This summary is to try to keep a bigger picture in mind before getting too specific too quickly: a brief survey of a topic of interest in a text. It is specifically in the context of global optimization. I first wrote this post a few months back. Most of meat is obtained from Wales’s Energy Landscapes and Doye and Massen’s “Characterizing the network topology…atomic clusters”. Finding the global minimum and local minima on an energy landscape (a purely theoretical thing determined from pure quantum-mechanical models or hybrid quantum-classical models) gives us cues as to how a set of molecules will structurally stabalize. Practically, this information is invaluable to molecular structure prediction, which helps us better understand how molecules are actually built.

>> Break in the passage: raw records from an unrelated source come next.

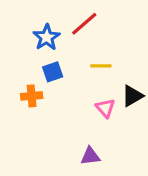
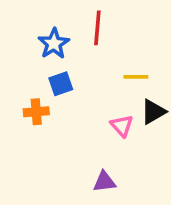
red line: (84, 24) -> (97, 28), turned -44
yellow line: (101, 66) -> (136, 77), moved

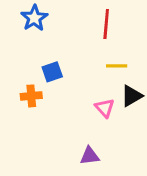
red line: (97, 28) -> (106, 24), moved
blue star: (54, 44) -> (34, 18), moved

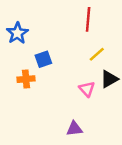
blue star: (34, 18) -> (17, 33), moved
yellow line: (117, 66) -> (97, 54), turned -42

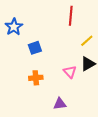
yellow line: (97, 54) -> (87, 41), moved
orange cross: (26, 79) -> (36, 78), moved

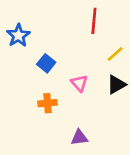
blue square: (35, 48) -> (46, 63), turned -32
pink triangle: (70, 72) -> (79, 83), moved

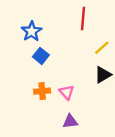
blue star: (18, 35) -> (32, 31), moved
pink triangle: (79, 83) -> (67, 92), moved

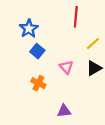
orange cross: (42, 91) -> (38, 83), turned 32
pink triangle: (67, 92) -> (66, 67), moved

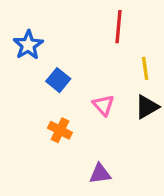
blue star: (29, 29) -> (28, 45), moved
yellow line: (93, 44) -> (145, 68), turned -56

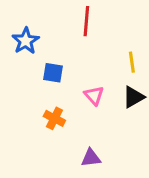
red line: (118, 27) -> (86, 21), moved
blue square: (58, 80) -> (53, 73), turned -30

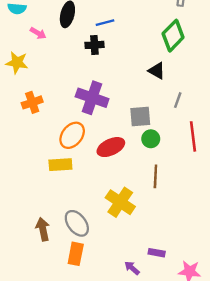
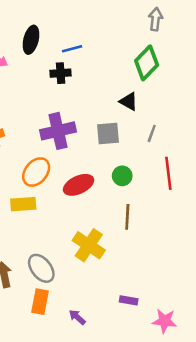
purple cross: (92, 98) -> (58, 131), turned -32
gray square: (140, 117) -> (108, 133), moved
purple arrow: (132, 268) -> (77, 317), moved

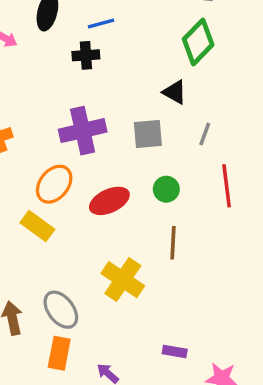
yellow rectangle: (23, 204) -> (37, 226), turned 40

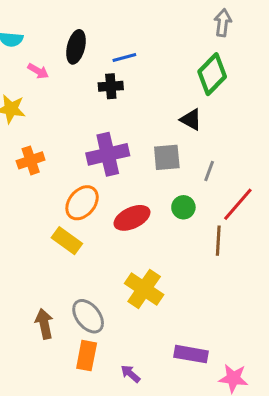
gray line: (205, 134) -> (209, 171), moved
red line: (227, 186) -> (238, 204), turned 48
brown line: (173, 243) -> (218, 241), moved
purple rectangle: (175, 352) -> (191, 354), size x1.5

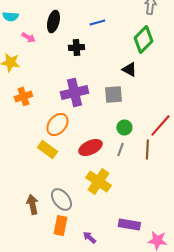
blue line: (124, 57) -> (97, 22), moved
gray line: (209, 171) -> (120, 149), moved
red ellipse: (132, 218) -> (90, 147), moved

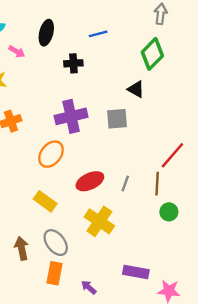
green circle: (124, 127) -> (169, 212), moved
yellow rectangle: (47, 149) -> (45, 201), moved

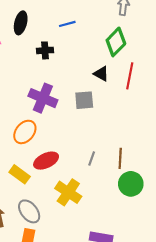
purple cross: (71, 116) -> (43, 98), turned 36
red line: (172, 155) -> (130, 76), moved, turned -30
red ellipse: (90, 181) -> (46, 161), moved
green circle: (169, 212) -> (131, 184), size x1.5

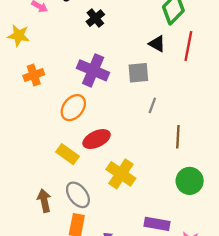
black cross: (45, 50) -> (95, 18), turned -35
gray line: (92, 158) -> (152, 105), moved
green circle: (131, 184) -> (190, 181), moved

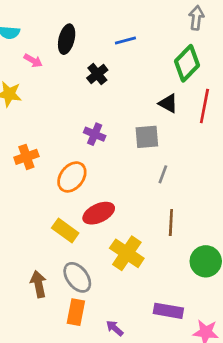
purple cross: (93, 70) -> (95, 134), size x0.6
orange cross: (34, 75) -> (26, 157), moved
brown line: (178, 137) -> (171, 222), moved

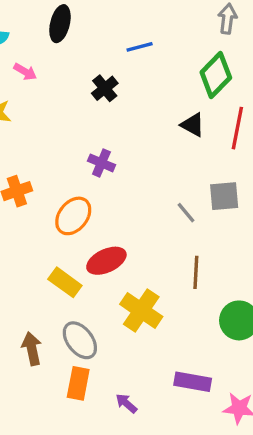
black ellipse: (67, 39) -> (60, 24), moved
gray square: (147, 137) -> (224, 196), moved
gray line: (163, 174) -> (186, 213), turned -60

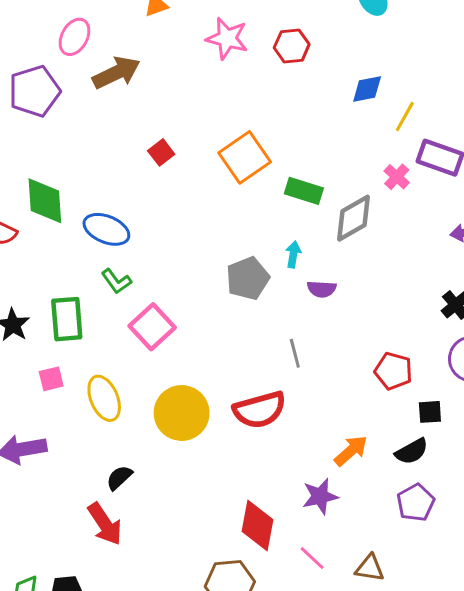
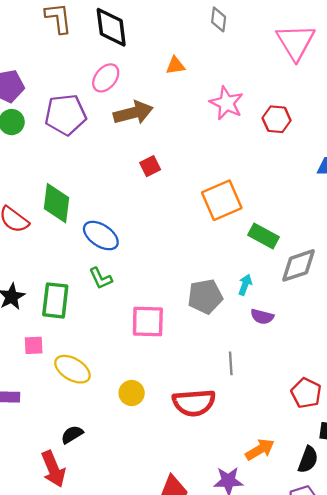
red square: (161, 152) -> (150, 166), moved
pink square: (152, 327) -> (148, 322), moved, turned 33
yellow ellipse: (104, 398) -> (72, 369), turned -48
yellow circle: (182, 413) -> (132, 393), size x0.6
black semicircle: (412, 451) -> (308, 460), turned -52

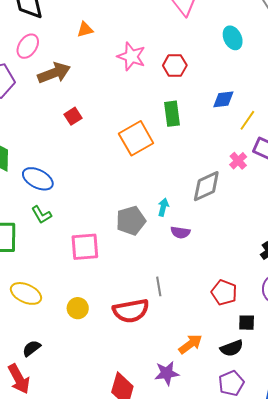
green rectangle: (264, 236) -> (172, 114), moved, turned 60
gray line: (231, 363) -> (159, 286), moved
black semicircle: (308, 460) -> (232, 348), turned 55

The issue lies in finding the global minimum. I don’t pretend to deeply know this area or detail it here by any means, but I may soon! Finding the global optimum in general is an NP-hard problem in computational complexity. In other words, “there is no known algorithm that is certain to solve the problem within a time that scales as a power of the system size”. So what do we do? Exploit structural properties of a given atomic cluster to drastically improve the running time of the algorithm. (Wales, “Global optimisation”)
This subfield in itself is very active with many different algorithms suited for all sorts of structures. But as far as small worlds go, it seems a basin hopping global optimization approach that could take advantage of the relatively scale-free properties of the landscape. But as implied (Wales, “Small worlds”), we should take caution in considering the cluster we’re applying these algorithms to, how exactly the global optimization search is improved, and whether the small world results apply generally enough to a broader class of molecules or not:
It is not yet clear how general this result may be for other potential energy surfaces [than Lennard-Jones]. For example, the connectivity of the constrained polymer conformations was found to exhibit a Guassian rather than a power law distribution for a noninteracting lattice polymer. For the Lennard-Jones polymer…Doye has found that the connectivity distribution does not really follow a power law, but the scaling is stronger than exponential…If low energy minima are generally highly connected then they should be easier to locate in global optimisation searches…However, the best way to utilise this information more efficiently is not yet clear.
Though it has been a few years since that was written, it seems to still hold true from my cursory understanding. Most of the work that has been done seems to be applied to Lennard-Jones clusters. Needless to say, I’m motivated to dig a little deeper.